§ Requirement
Here the job is to transcribe the data exactly while omitting the images.
Entries shown section start
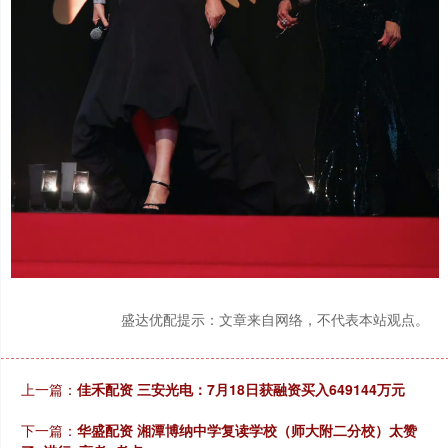
盛达优配提示：文章来自网络，不代表本站观点。
上一篇：
佳禾配资 三安光电：7月18日获融资买入649144万元
下一篇：
华盛配资 湘潭博纳中学复读学校（师大附二分校）太赞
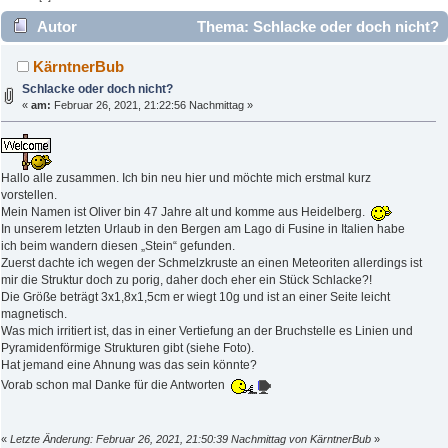
Autor
Thema: Schlacke oder doch nicht?
(Gelesen 2375 mal)
KärntnerBub
Schlacke oder doch nicht?
«
am:
Februar 26, 2021, 21:22:56 Nachmittag »
Hallo alle zusammen. Ich bin neu hier und möchte mich erstmal kurz
vorstellen.
Mein Namen ist Oliver bin 47 Jahre alt und komme aus Heidelberg.
In unserem letzten Urlaub in den Bergen am Lago di Fusine in Italien habe
ich beim wandern diesen „Stein“ gefunden.
Zuerst dachte ich wegen der Schmelzkruste an einen Meteoriten allerdings ist
mir die Struktur doch zu porig, daher doch eher ein Stück Schlacke?!
Die Größe beträgt 3x1,8x1,5cm er wiegt 10g und ist an einer Seite leicht
magnetisch.
Was mich irritiert ist, das in einer Vertiefung an der Bruchstelle es Linien und
Pyramidenförmige Strukturen gibt (siehe Foto).
Hat jemand eine Ahnung was das sein könnte?
Vorab schon mal Danke für die Antworten
«
Letzte Änderung: Februar 26, 2021, 21:50:39 Nachmittag von KärntnerBub
»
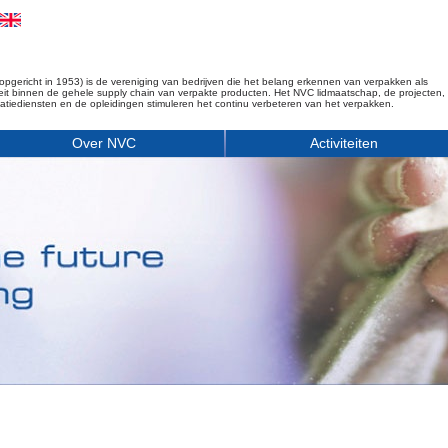
opgericht in 1953) is de vereniging van bedrijven die het belang erkennen van verpakken als
iteit binnen de gehele supply chain van verpakte producten. Het NVC lidmaatschap, de projecten,
matiediensten en de opleidingen stimuleren het continu verbeteren van het verpakken.
Over NVC
Activiteiten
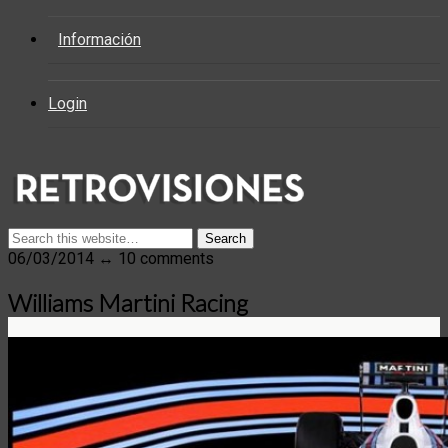
Información
Login
06/03/2014 ↔ 10 comments
Williams Martini Racing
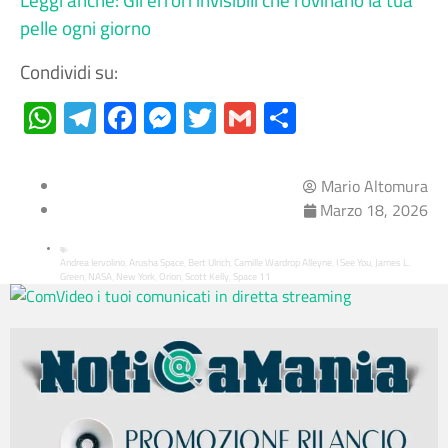
pelle ogni giorno
Condividi su:
WhatsApp
Telegram
Facebook
Messenger
Twitter
Gmail
Condividi
Mario Altomura
Marzo 18, 2026
Andrea Iervolino
Arusha Space
Bert Ulrich
Camille Wardrop Alleyne
I See You
James L.
,
,
,
,
,
Green
NASA
New York
Orion
Scott Kelly
Space 11
,
,
,
,
,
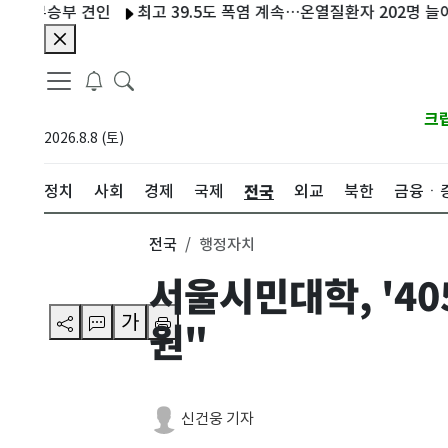
무승부 견인
최고 39.5도 폭염 계속…온열질환자 202명 늘어 누적 
크
2026.8.8 (토)
전국
정치
사회
경제
국제
외교
북한
금융ㆍ
전국
행정자치
서울시민대학, '4
가
원"
신건웅 기자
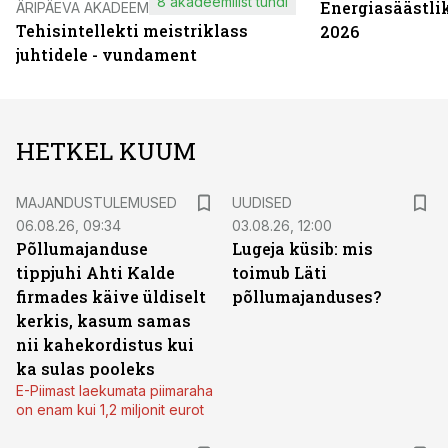
8 akadeemilist tundi
Energiasäästli
ÄRIPÄEVA AKADEEMIA
Tehisintellekti meistriklass
2026
juhtidele - vundament
HETKEL KUUM
MAJANDUSTULEMUSED
UUDISED
06.08.26, 09:34
03.08.26, 12:00
Põllumajanduse
Lugeja küsib: mis
tippjuhi Ahti Kalde
toimub Läti
firmades käive üldiselt
põllumajanduses?
kerkis, kasum samas
nii kahekordistus kui
ka sulas pooleks
E-Piimast laekumata piimaraha
on enam kui 1,2 miljonit eurot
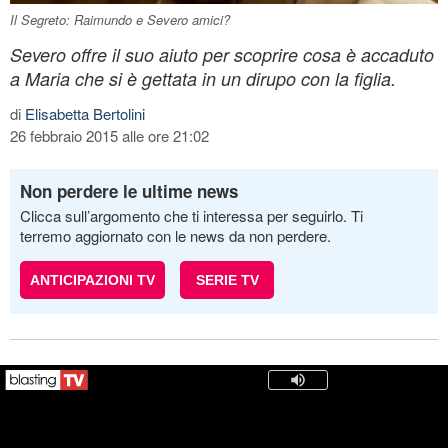
Il Segreto: Raimundo e Severo amici?
Severo offre il suo aiuto per scoprire cosa è accaduto
a Maria che si è gettata in un dirupo con la figlia.
di
Elisabetta Bertolini
26 febbraio 2015 alle ore 21:02
Non perdere le ultime news
Clicca sull’argomento che ti interessa per seguirlo. Ti
terremo aggiornato con le news da non perdere.
ANTICIPAZIONI TV
SERIE TV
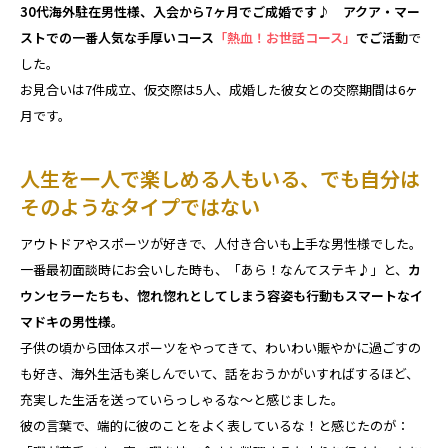
30代海外駐在男性様、入会から7ヶ月でご成婚です♪ アクア・マー
ストでの一番人気な手厚いコース
「熱血！お世話コース」
でご活動
で
した。
お見合いは7件成立、仮交際は5人、成婚した彼女との交際期間は6ヶ
月です。
人生を一人で楽しめる人もいる、でも自分は
そのようなタイプではない
アウトドアやスポーツが好きで、人付き合いも上手な男性様でした。
一番最初面談時にお会いした時も、「あら！なんてステキ♪」と、
カ
ウンセラーたちも、惚れ惚れとしてしまう容姿も行動もスマートなイ
マドキの男性様
。
子供の頃から団体スポーツをやってきて、わいわい賑やかに過ごすの
も好き、海外生活も楽しんでいて、話をおうかがいすればするほど、
充実した生活を送っていらっしゃるな～と感じました。
彼の言葉で、端的に彼のことをよく表しているな！と感じたのが：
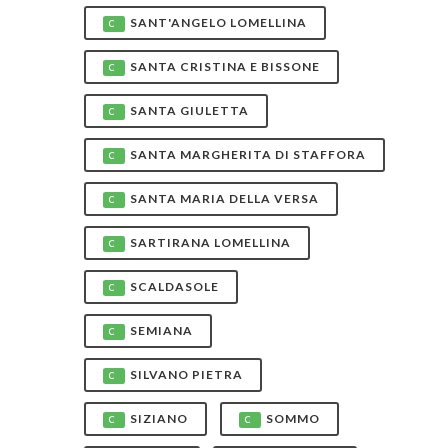
SANT'ANGELO LOMELLINA
C
SANTA CRISTINA E BISSONE
C
SANTA GIULETTA
C
SANTA MARGHERITA DI STAFFORA
C
SANTA MARIA DELLA VERSA
C
SARTIRANA LOMELLINA
C
SCALDASOLE
C
SEMIANA
C
SILVANO PIETRA
C
SIZIANO
SOMMO
C
C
Entries shown section end
§ Exercise result
盛达优配提示：文章来自网络，不代表本站观点。
上一篇：
佳禾配资 三安光电：7月18日获融资买入649144万元
下一篇：
华盛配资 湘潭博纳中学复读学校（师大附二分校）太赞
Autor
Thema: Schlacke oder doch nicht?
(Gelesen 2375 mal)
KärntnerBub
Schlacke oder doch nicht?
«
am:
Februar 26, 2021, 21:22:56 Nachmittag »
Hallo alle zusammen. Ich bin neu hier und möchte mich erstmal kurz
vorstellen.
Mein Namen ist Oliver bin 47 Jahre alt und komme aus Heidelberg.
In unserem letzten Urlaub in den Bergen am Lago di Fusine in Italien habe
ich beim wandern diesen „Stein“ gefunden.
Zuerst dachte ich wegen der Schmelzkruste an einen Meteoriten allerdings ist
mir die Struktur doch zu porig, daher doch eher ein Stück Schlacke?!
Die Größe beträgt 3x1,8x1,5cm er wiegt 10g und ist an einer Seite leicht
magnetisch.
Was mich irritiert ist, das in einer Vertiefung an der Bruchstelle es Linien und
Pyramidenförmige Strukturen gibt (siehe Foto).
Hat jemand eine Ahnung was das sein könnte?
Vorab schon mal Danke für die Antworten
«
Letzte Änderung: Februar 26, 2021, 21:50:39 Nachmittag von KärntnerBub
»
opgericht in 1953) is de vereniging van bedrijven die het belang erkennen van verpakken als
iteit binnen de gehele supply chain van verpakte producten. Het NVC lidmaatschap, de projecten,
matiediensten en de opleidingen stimuleren het continu verbeteren van het verpakken.
Over NVC
Activiteiten
Información
Login
06/03/2014 ↔ 10 comments
Williams Martini Racing
pelle ogni giorno
Condividi su:
WhatsApp
Telegram
Facebook
Messenger
Twitter
Gmail
Condividi
Mario Altomura
Marzo 18, 2026
Andrea Iervolino
Arusha Space
Bert Ulrich
Camille Wardrop Alleyne
I See You
James L.
,
,
,
,
,
Green
NASA
New York
Orion
Scott Kelly
Space 11
,
,
,
,
,
무승부 견인
최고 39.5도 폭염 계속…온열질환자 202명 늘어 누적 
크
2026.8.8 (토)
전국
정치
사회
경제
국제
외교
북한
금융ㆍ
전국
행정자치
서울시민대학, '4
가
원"
신건웅 기자
8 akadeemilist tundi
Energiasäästli
ÄRIPÄEVA AKADEEMIA
Tehisintellekti meistriklass
2026
juhtidele - vundament
HETKEL KUUM
MAJANDUSTULEMUSED
UUDISED
06.08.26, 09:34
03.08.26, 12:00
Põllumajanduse
Lugeja küsib: mis
tippjuhi Ahti Kalde
toimub Läti
firmades käive üldiselt
põllumajanduses?
kerkis, kasum samas
nii kahekordistus kui
ka sulas pooleks
E-Piimast laekumata piimaraha
on enam kui 1,2 miljonit eurot
Il Segreto: Raimundo e Severo amici?
Severo offre il suo aiuto per scoprire cosa è accaduto
a Maria che si è gettata in un dirupo con la figlia.
di
Elisabetta Bertolini
26 febbraio 2015 alle ore 21:02
Non perdere le ultime news
Clicca sull’argomento che ti interessa per seguirlo. Ti
terremo aggiornato con le news da non perdere.
ANTICIPAZIONI TV
SERIE TV
30代海外駐在男性様、入会から7ヶ月でご成婚です♪ アクア・マー
ストでの一番人気な手厚いコース
「熱血！お世話コース」
でご活動
で
した。
お見合いは7件成立、仮交際は5人、成婚した彼女との交際期間は6ヶ
月です。
人生を一人で楽しめる人もいる、でも自分は
そのようなタイプではない
アウトドアやスポーツが好きで、人付き合いも上手な男性様でした。
一番最初面談時にお会いした時も、「あら！なんてステキ♪」と、
カ
ウンセラーたちも、惚れ惚れとしてしまう容姿も行動もスマートなイ
マドキの男性様
。
子供の頃から団体スポーツをやってきて、わいわい賑やかに過ごすの
も好き、海外生活も楽しんでいて、話をおうかがいすればするほど、
充実した生活を送っていらっしゃるな～と感じました。
彼の言葉で、端的に彼のことをよく表しているな！と感じたのが：
SANT'ANGELO LOMELLINA
C
SANTA CRISTINA E BISSONE
C
SANTA GIULETTA
C
SANTA MARGHERITA DI STAFFORA
C
SANTA MARIA DELLA VERSA
C
SARTIRANA LOMELLINA
C
SCALDASOLE
C
SEMIANA
C
SILVANO PIETRA
C
SIZIANO
SOMMO
C
C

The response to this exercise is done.